Introduction

This report analyzes the world changes in Internet Usage, CO2 Emissions, Health Expenditure Proportion of GDP, and Birthrate using WDI country data from 1998 to 2018. From this report, you can get vivid visuals of the changes as well as the explored insights of them.

Step 1: library calls to load packages

library(tidyverse)
library(leaflet)
library(WDI)
library(ggplot2)
library(plotly)
library(data.table)
library(tidyr)

Step 2: Call package WDI to retrieve most updated figures available.
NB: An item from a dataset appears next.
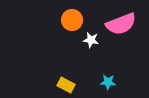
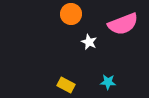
orange circle: moved 1 px left, 6 px up
pink semicircle: moved 2 px right
white star: moved 2 px left, 2 px down; rotated 14 degrees clockwise
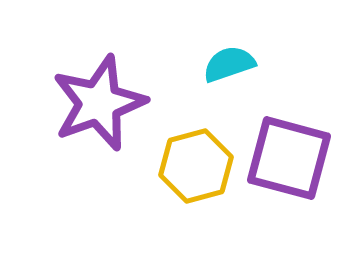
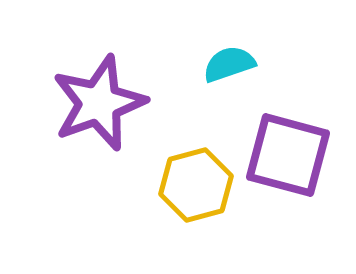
purple square: moved 1 px left, 3 px up
yellow hexagon: moved 19 px down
In this assignment, we will fetch ten data series from the WDI:

Tableau Name WDI Series
Birth Rate SP.DYN.CBRT.IN
Infant Mortality Rate SP.DYN.IMRT.IN
Internet Usage IT.NET.USER.ZS
Life Expectancy (Total) SP.DYN.LE00.IN
Forest Area (% of land) AG.LND.FRST.ZS
Mobile Phone Usage IT.CEL.SETS.P2
Population Total SP.POP.TOTL
International Tourism receipts (current US$) ST.INT.RCPT.CD
Import value index (2000=100) TM.VAL.MRCH.XD.WD
Export value index (2000=100) TX.VAL.MRCH.XD.WD

The next code chunk will call the WDI API and fetch the years 1998 through 2018, as available. You will find that only a few variables have data for 2018. The dataframe will also contain the longitude and latitude of the capital city in each country.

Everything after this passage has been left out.